Here's an amateurish (and probably quite ugly) chart showing the average sudoku experience:
There's stuff about France, but given that it's about the French, it's probably just easier to say that they probably gave up quickly on this 'devil's magic' (or was that the people they colonized (i.e. early Canadians) ?).
Truly, nothing less than Satan's trickery.
'Modern' sudoku first appeared in the late 70's, in some magazine published by Dell Magazines, as 'Number Place'.
With a name like that, it's a surprise it didn't take the world by storm over the weekend.
"I gotta get me some Number Place"
Eventually, it found it's way to Japan (never a good sign) in the mid-80's.
Given that Japan is also the global capital of tentacle porn, it's highly likely that some offshoot of the two has sprung up in some place.
This, but 100 times worse
According to the esteemed Dr.
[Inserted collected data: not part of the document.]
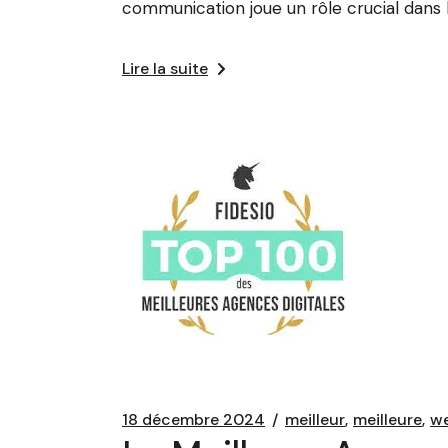
communication joue un rôle crucial dans 
Lire la suite
18 décembre 2024
meilleur
meilleure
we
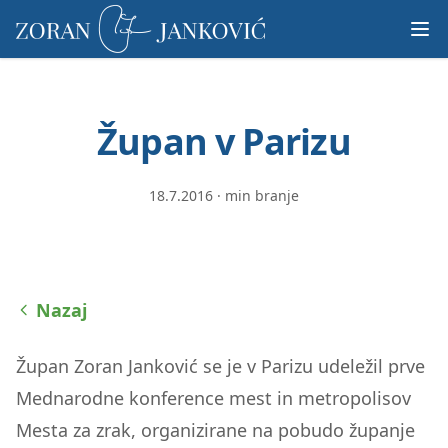
Prosimo,
upoštevajte:
To
spletno
mesto
Župan v Parizu
vključuje
sistem
dostopnosti.
18.7.2016
·
min branje
Nazaj
Župan Zoran Janković se je v Parizu udeležil prve
Mednarodne konference mest in metropolisov
Mesta za zrak, organizirane na pobudo županje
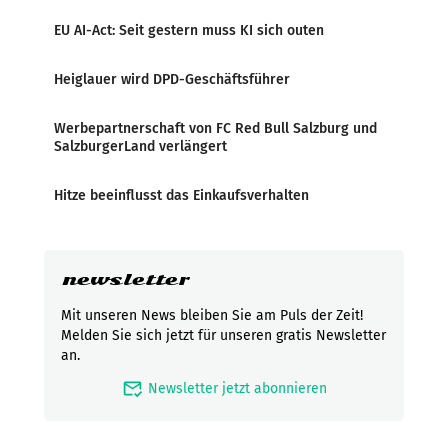
EU AI-Act: Seit gestern muss KI sich outen
Heiglauer wird DPD-Geschäftsführer
Werbepartnerschaft von FC Red Bull Salzburg und
SalzburgerLand verlängert
Hitze beeinflusst das Einkaufsverhalten
newsletter
Mit unseren News bleiben Sie am Puls der Zeit!
Melden Sie sich jetzt für unseren gratis Newsletter
an.
mark_email_read
Newsletter jetzt abonnieren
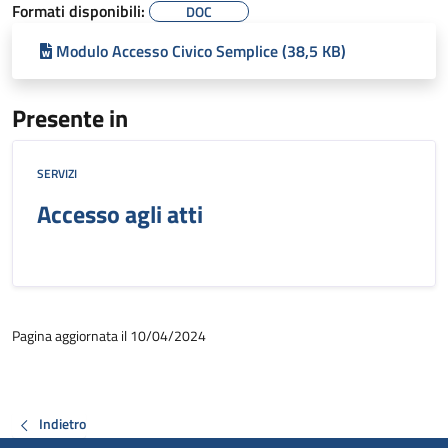
Formati disponibili:
DOC
Modulo Accesso Civico Semplice (38,5 KB)
Presente in
SERVIZI
Accesso agli atti
Pagina aggiornata il 10/04/2024
Indietro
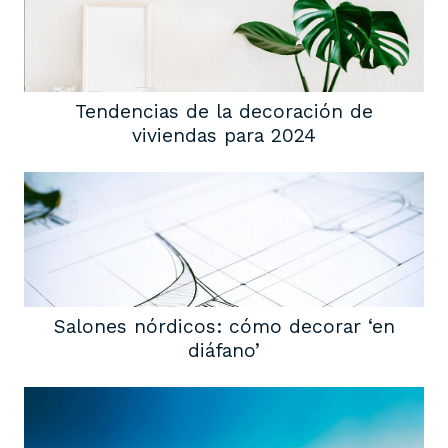
Tendencias de la decoración de
viviendas para 2024
Salones nórdicos: cómo decorar ‘en
diáfano’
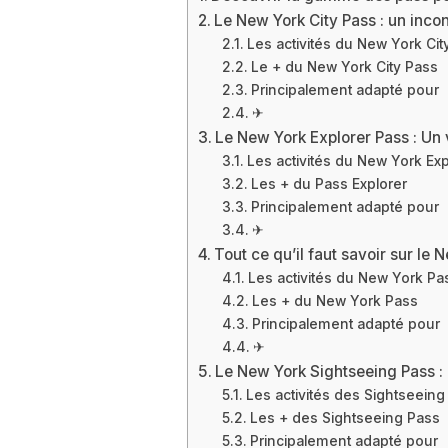
Le New York City Pass : un inco
Les activités du New York Cit
Le + du New York City Pass
Principalement adapté pour
✈
Le New York Explorer Pass : Un 
Les activités du New York Ex
Les + du Pass Explorer
Principalement adapté pour
✈
Tout ce qu’il faut savoir sur le N
Les activités du New York Pa
Les + du New York Pass
Principalement adapté pour
✈
Le New York Sightseeing Pass : 
Les activités des Sightseeing
Les + des Sightseeing Pass
Principalement adapté pour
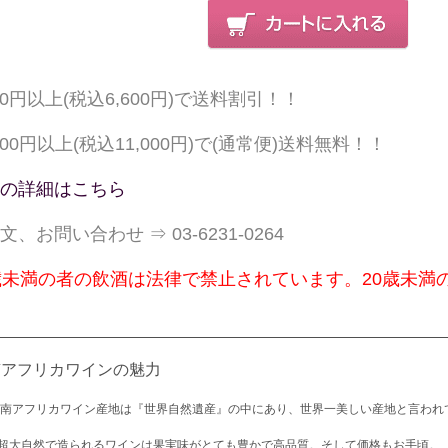
000円以上(税込6,600円)で送料割引！！
,000円以上(税込11,000円)で(通常便)送料無料！！
の詳細はこちら
文、お問い合わせ ⇒ 03-6231-0264
歳未満の者の飲酒は法律で禁止されています。20歳未満
南アフリカワインの魅力
 南アフリカワイン産地は『世界自然遺産』の中にあり、世界一美しい産地と言われ
超大自然で造られるワインは果実味がとても豊かで高品質。そして価格もお手頃。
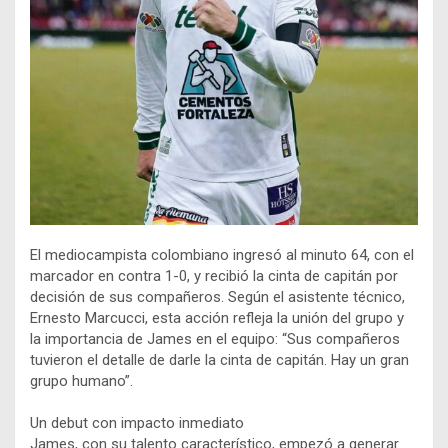
El mediocampista colombiano ingresó al minuto 64, con el
marcador en contra 1-0, y recibió la cinta de capitán por
decisión de sus compañeros. Según el asistente técnico,
Ernesto Marcucci, esta acción refleja la unión del grupo y
la importancia de James en el equipo: “Sus compañeros
tuvieron el detalle de darle la cinta de capitán. Hay un gran
grupo humano”.
Un debut con impacto inmediato
James, con su talento característico, empezó a generar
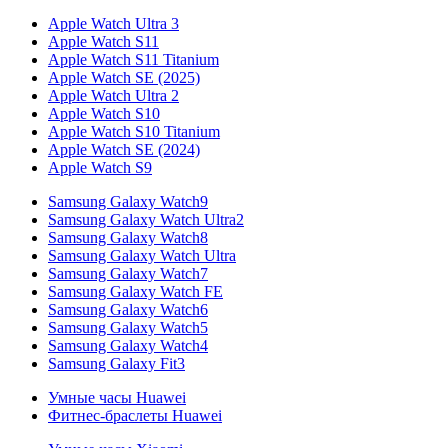
Apple Watch Ultra 3
Apple Watch S11
Apple Watch S11 Titanium
Apple Watch SE (2025)
Apple Watch Ultra 2
Apple Watch S10
Apple Watch S10 Titanium
Apple Watch SE (2024)
Apple Watch S9
Samsung Galaxy Watch9
Samsung Galaxy Watch Ultra2
Samsung Galaxy Watch8
Samsung Galaxy Watch Ultra
Samsung Galaxy Watch7
Samsung Galaxy Watch FE
Samsung Galaxy Watch6
Samsung Galaxy Watch5
Samsung Galaxy Watch4
Samsung Galaxy Fit3
Умные часы Huawei
Фитнес-браслеты Huawei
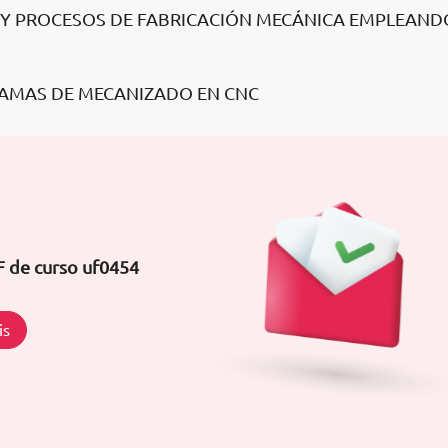
 Y PROCESOS DE FABRICACIÓN MECÁNICA EMPLEAND
RAMAS DE MECANIZADO EN CNC
F de curso uf0454
is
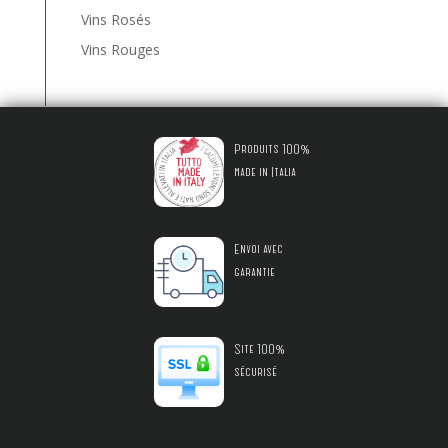
Vins Rosés
Vins Rouges
Produits 100%
made in Italia
Envoi avec
garantie
Site 100%
sécurisé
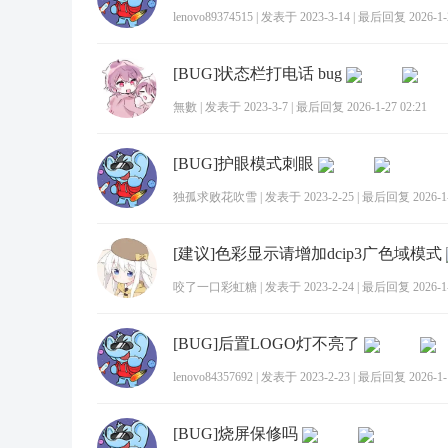
lenovo89374515
|
发表于 2023-3-14
|
最后回复 2026-1-2
[BUG]状态栏打电话 bug
無數
|
发表于 2023-3-7
|
最后回复 2026-1-27 02:21
[BUG]护眼模式刺眼
独孤求败花吹雪
|
发表于 2023-2-25
|
最后回复 2026-1-2
[建议]色彩显示请增加dcip3广色域模式
咬了一口彩虹糖
|
发表于 2023-2-24
|
最后回复 2026-1-2
[BUG]后置LOGO灯不亮了
lenovo84357692
|
发表于 2023-2-23
|
最后回复 2026-1-1
[BUG]烧屏保修吗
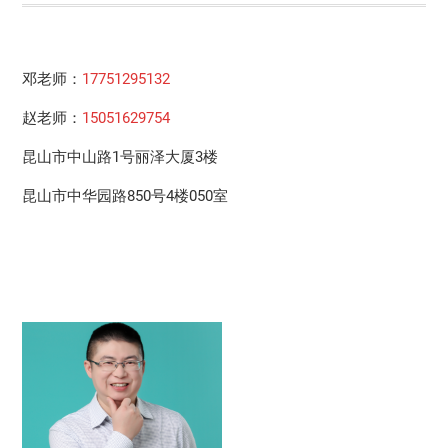
邓老师：
17751295132
赵老师：
15051629754
昆山市中山路1号丽泽大厦3楼
昆山市中华园路850号4楼050室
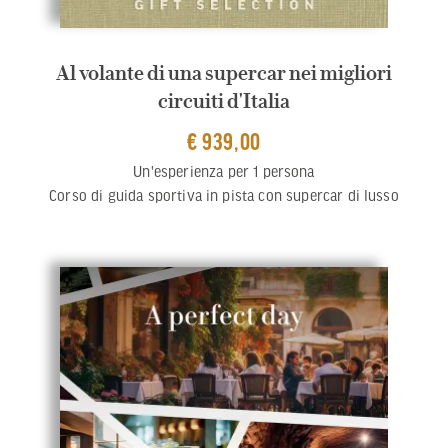
Al volante di una supercar nei migliori
circuiti d'Italia
€ 939,00
Un'esperienza per 1 persona
Corso di guida sportiva in pista con supercar di lusso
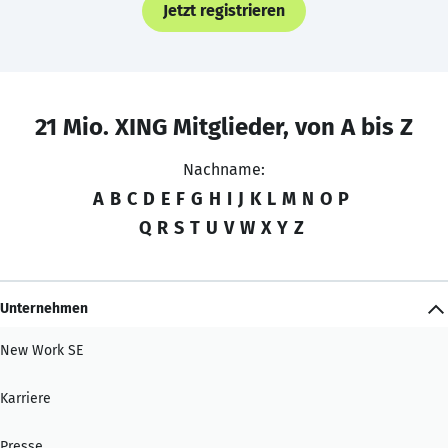
Jetzt registrieren
21 Mio. XING Mitglieder, von A bis Z
Nachname:
A
B
C
D
E
F
G
H
I
J
K
L
M
N
O
P
Q
R
S
T
U
V
W
X
Y
Z
Unternehmen
New Work SE
Karriere
Presse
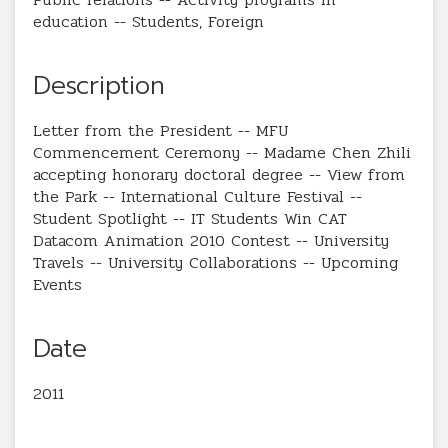
education -- Students, Foreign
Description
Letter from the President -- MFU
Commencement Ceremony -- Madame Chen Zhili
accepting honorary doctoral degree -- View from
the Park -- International Culture Festival --
Student Spotlight -- IT Students Win CAT
Datacom Animation 2010 Contest -- University
Travels -- University Collaborations -- Upcoming
Events
Date
2011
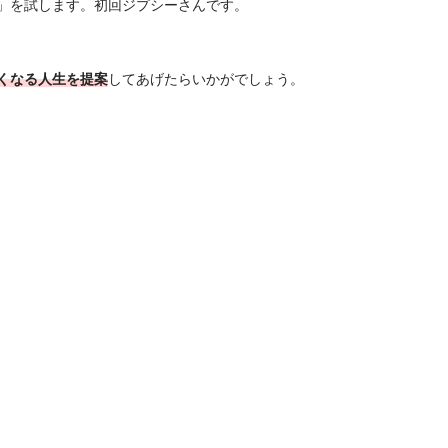
」を試します。初回ジプシーさんです。
くなる人生を提案
してあげたらいかがでしょう。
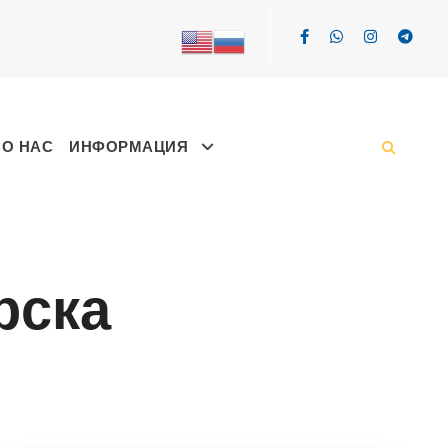
О НАС
ИНФОРМАЦИЯ
рска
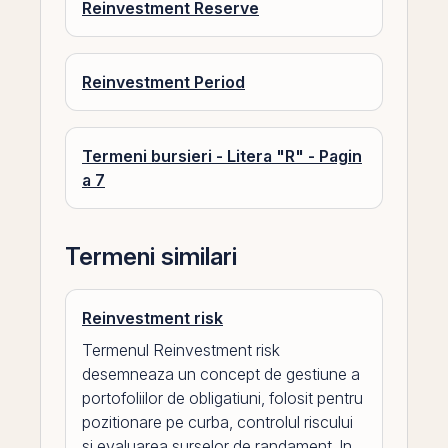
Reinvestment Reserve
Reinvestment Period
Termeni bursieri - Litera "R" - Pagin
a 7
Termeni similari
Reinvestment risk
Termenul Reinvestment risk
desemneaza un concept de gestiune a
portofoliilor de obligatiuni, folosit pentru
pozitionare pe curba, controlul riscului
si evaluarea surselor de randament. In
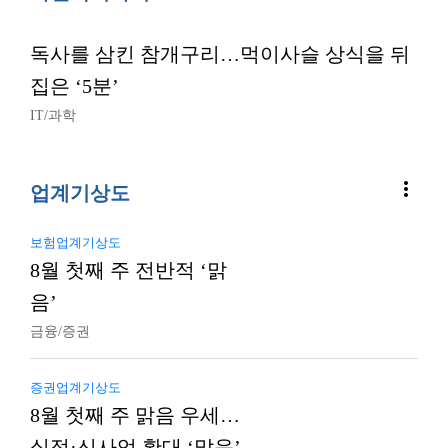
독사를 삼킨 참개구리…먹이사슬 상식을 뒤
집은 ‘5분’
IT/과학
more_vert
업계기상도
보험업계기상도
8월 첫째 주 전반적 ‘맑
음’
금융/증권
증권업계기상도
8월 첫째 주 맑음 우세…
실적·신사업 확대 ‘맑음’,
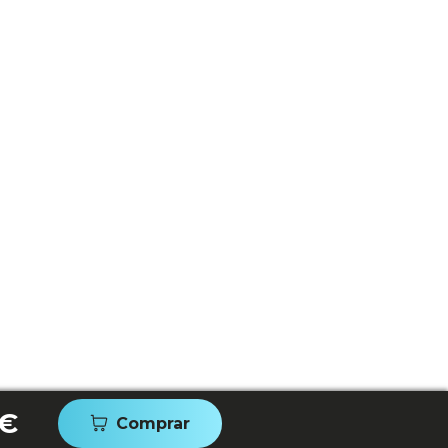
 €
Comprar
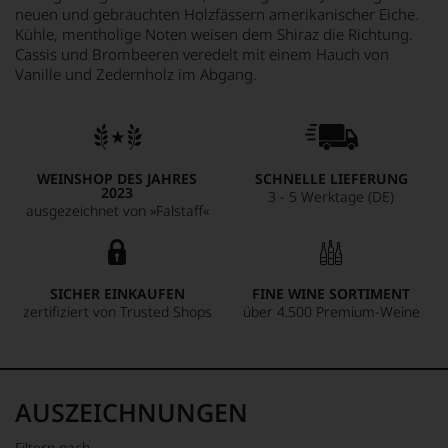
neuen und gebrauchten Holzfässern amerikanischer Eiche.
Kühle, mentholige Noten weisen dem Shiraz die Richtung.
Cassis und Brombeeren veredelt mit einem Hauch von
Vanille und Zedernholz im Abgang.
WEINSHOP DES JAHRES
SCHNELLE LIEFERUNG
2023
3 - 5 Werktage (DE)
ausgezeichnet von »Falstaff«
SICHER EINKAUFEN
FINE WINE SORTIMENT
zertifiziert von Trusted Shops
über 4.500 Premium-Weine
AUSZEICHNUNGEN
Filtern nach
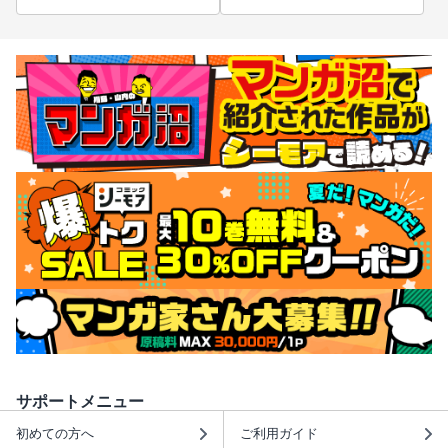
サポートメニュー
初めての方へ
ご利用ガイド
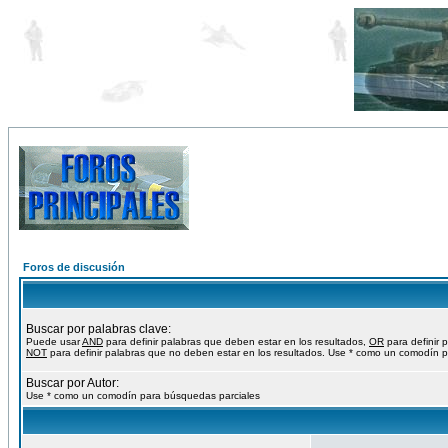
Foros de discusión
Buscar por palabras clave:
Puede usar
AND
para definir palabras que deben estar en los resultados,
OR
para definir 
NOT
para definir palabras que no deben estar en los resultados. Use * como un comodín p
Buscar por Autor:
Use * como un comodín para búsquedas parciales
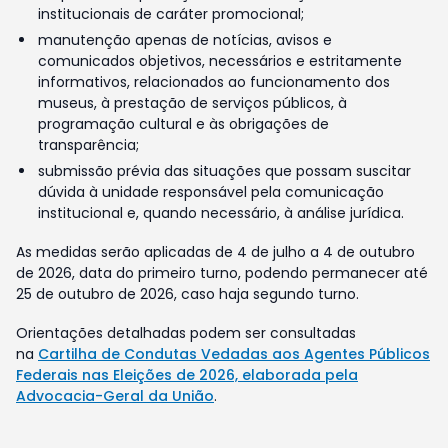
institucionais de caráter promocional;
manutenção apenas de notícias, avisos e
comunicados objetivos, necessários e estritamente
informativos, relacionados ao funcionamento dos
museus, à prestação de serviços públicos, à
programação cultural e às obrigações de
transparência;
submissão prévia das situações que possam suscitar
dúvida à unidade responsável pela comunicação
institucional e, quando necessário, à análise jurídica.
As medidas serão aplicadas de 4 de julho a 4 de outubro
de 2026, data do primeiro turno, podendo permanecer até
25 de outubro de 2026, caso haja segundo turno.
Orientações detalhadas podem ser consultadas
na
Cartilha de Condutas Vedadas aos Agentes Públicos
Federais nas Eleições de 2026, elaborada pela
Advocacia-Geral da União
.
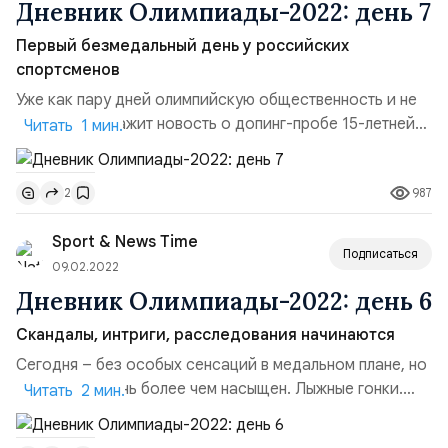
Дневник Олимпиады-2022: день 7
Первый безмедальный день у российских
спортсменов
Уже как пару дней олимпийскую общественность и не
только будоражит новость о допинг-пробе 15-летней
Читать 1 мин.
российской фигуристки Камилы Валиевой. По
последней информации, вещество триметазидин было
987
2
обнаружено в одной пробе, взятой РУСАДА 25 декабря
на чемпионате России. Теперь это дело будет
Sport & News Time
рассматривать выездная панель CAS в Пекине. МОК
Подписаться
хочет, чтобы оно было...
09.02.2022
Дневник Олимпиады-2022: день 6
Скандалы, интриги, расследования начинаются
Сегодня – без особых сенсаций в медальном плане, но
на новости день более чем насыщен. Лыжные гонки.
Читать 2 мин.
Президент Федерации лыжных гонок России Елена
Вяльбе объявила бойкот норвежским СМИ. Причиной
Wiki (PhD in 'everything-ology' and multiple MD's in 'knowledge-onomy'), sudoku's rise in popularity took place in 2005, which makes leading social researchers wonder just how bored the world must have been, and what might have caused such a thing.
Yup, the world must've been hella bored.
There are variants, in case the person isn't bored enough for/has nothing better to do than the normal version.
There are also apparently tournaments.
We've come so far since we stoned dinosaurs to death for their meat and fur.
In case one wishes to become better/learn how to solve these things faster, there are many free resources to be found by google or on youtube.
There are also how-to books and whatever, but seriously, you can probably just get the pdf's of those somewhere (disclaimer: Cracked.com does not advocate the cool crime of internet piracy (or ripping off Futurama)).